Influence Maps -a novel 2-D visualization of massive geographically distributed data sets

Bradley Huffaker, Marina Fomenkov, kc claffy
CAIDA, University of California San Diego

Introduction

As the Internet has become critical infrastructure penetrating many aspects of modern society, a better understanding of its behavior is of great interest to a range of fields from science to public policy. Characteristic patterns of Internet often vary with geography, and coherent study of these geographical trends is important to optimizing operations, engineering, and capacity and service planning. However, the massive volumes of data, and its wide geographic dispersion challenge common mapping and visualizing techniques. In this paper, we present a novel visualization technique – the Influence Map – which renders a compressed representation of geospatially distributed Internet data.

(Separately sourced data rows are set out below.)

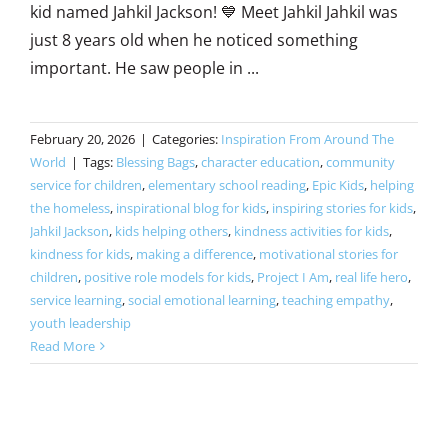
kid named Jahkil Jackson! 💙 Meet Jahkil Jahkil was
just 8 years old when he noticed something
important. He saw people in ...
February 20, 2026
|
Categories:
Inspiration From Around The
World
|
Tags:
Blessing Bags
,
character education
,
community
service for children
,
elementary school reading
,
Epic Kids
,
helping
the homeless
,
inspirational blog for kids
,
inspiring stories for kids
,
Jahkil Jackson
,
kids helping others
,
kindness activities for kids
,
kindness for kids
,
making a difference
,
motivational stories for
children
,
positive role models for kids
,
Project I Am
,
real life hero
,
service learning
,
social emotional learning
,
teaching empathy
,
youth leadership
Read More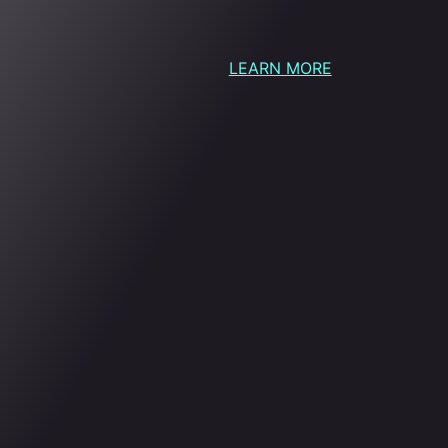
LEARN MORE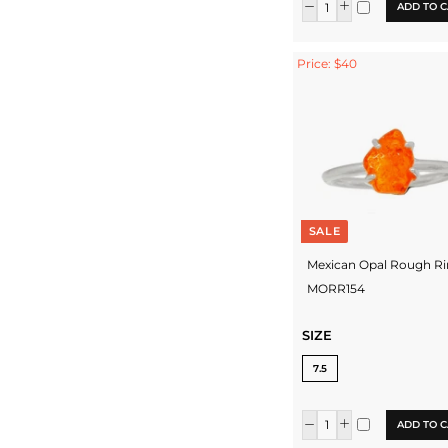
ADD TO C
Price: $40
SALE
Mexican Opal Rough Ri
MORR154
SIZE
7.5
ADD TO C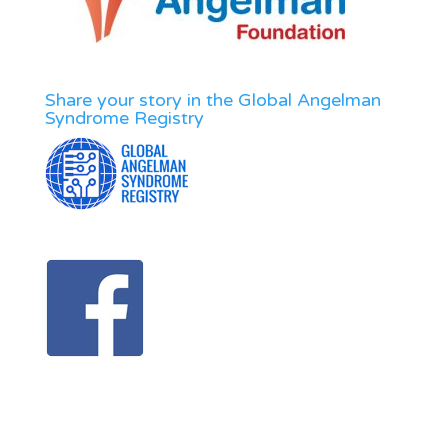
Share your story in the Global Angelman
Syndrome Registry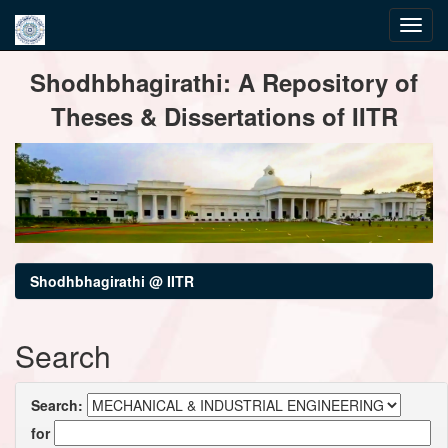
Skip
Shodhbhagirathi: A Repository of
navigation
Theses & Dissertations of IITR
Shodhbhagirathi @ IITR
Search
Search:
for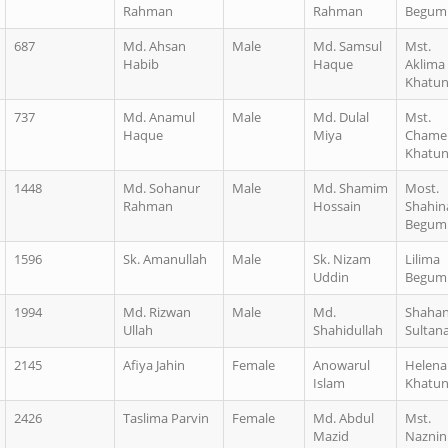
Rahman
Rahman
Begum
687
Md. Ahsan
Male
Md. Samsul
Mst.
Habib
Haque
Aklima
Khatu
737
Md. Anamul
Male
Md. Dulal
Mst.
Haque
Miya
Chame
Khatu
1448
Md. Sohanur
Male
Md. Shamim
Most.
Rahman
Hossain
Shahin
Begum
1596
Sk. Amanullah
Male
Sk. Nizam
Lilima
Uddin
Begum
1994
Md. Rizwan
Male
Md.
Shaha
Ullah
Shahidullah
Sultan
2145
Afiya Jahin
Female
Anowarul
Helena
Islam
Khatu
2426
Taslima Parvin
Female
Md. Abdul
Mst.
Mazid
Naznin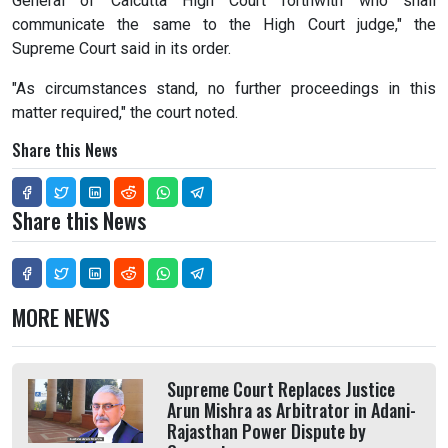
General of Calcutta High Court forthwith who shall
communicate the same to the High Court judge," the
Supreme Court said in its order.
"As circumstances stand, no further proceedings in this
matter required," the court noted.
Share this News
Share this News
MORE NEWS
Supreme Court Replaces Justice
Arun Mishra as Arbitrator in Adani-
Rajasthan Power Dispute by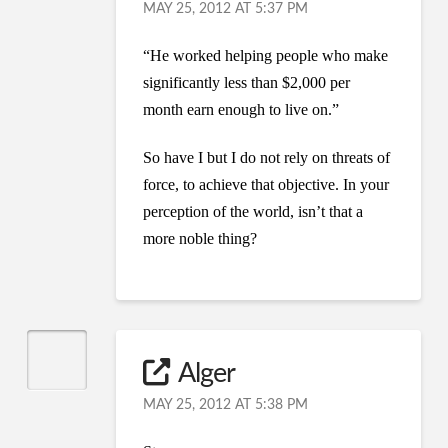
MAY 25, 2012 AT 5:37 PM
“He worked helping people who make
significantly less than $2,000 per
month earn enough to live on.”
So have I but I do not rely on threats of
force, to achieve that objective. In your
perception of the world, isn’t that a
more noble thing?
Alger
MAY 25, 2012 AT 5:38 PM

We apply this new technique to illustrate the behavior of a critical Internet service – specifically, the observed interactions between DNS root name servers and their clients. Efficient visualizations of these datasets reveal relationships between Internet services and users on a macroscopic scale and improve our ability to model geography-related Internet features.

1 Methodology

Many applications on the Internet employ a client-server model where clients requests service from a set of servers. Actual matching of clients and servers depends on multi-variable network dynamics (loadbalancing, routing choices, bottlenecks and latencies, etc.) and is difficult to predict, measure, and visualize.

Typical network visualization methods represent each client of a given server as a single dot on a geographic map [1, 2] and depict clients of different servers on the same map using different colors or symbol types. A combined map is legible provided that: (i) the number of sets is small; and (ii) set sizes are small, or (iii) sets exhibit strong clustering so a set’s geographic region stands out.

However, often the number of clients per server is large (many thousands) and their geographic coordinates are not necessarily tightly clustered. Too many points on a map overlap and obscure each other making it difficult to distinguish clearly among sets (Fig. 1).

  
 
 
 
 

We present a method to efficiently and usefully aggregate and visualize geospatially distributed data that characterize multiple servers serving worldwide population of clients. The visualization consists of two parts, the Location Map and the Displacement Map, and illuminates the geographic location of clients relative to the location of their server.

We consider clients of each server as a separate group (or set). The Location Map shows the centroid, or center of gravity, of each set and indicates the location of set members relative to their centroid. The Displacement Map shows the displacement of the set’s centroid from the geographic location of the set’s server. We next explain how each depicts relevant macroscopic aspects of DNS data.

Location Map.

Since displaying each individual member at its true location overloads the map to the point of limiting utility (cf. Fig. 1), we instead display aggregated data sets. On our Location Map, each group of clients addressing the same server is represented as a circle surrounded by a group of wedges.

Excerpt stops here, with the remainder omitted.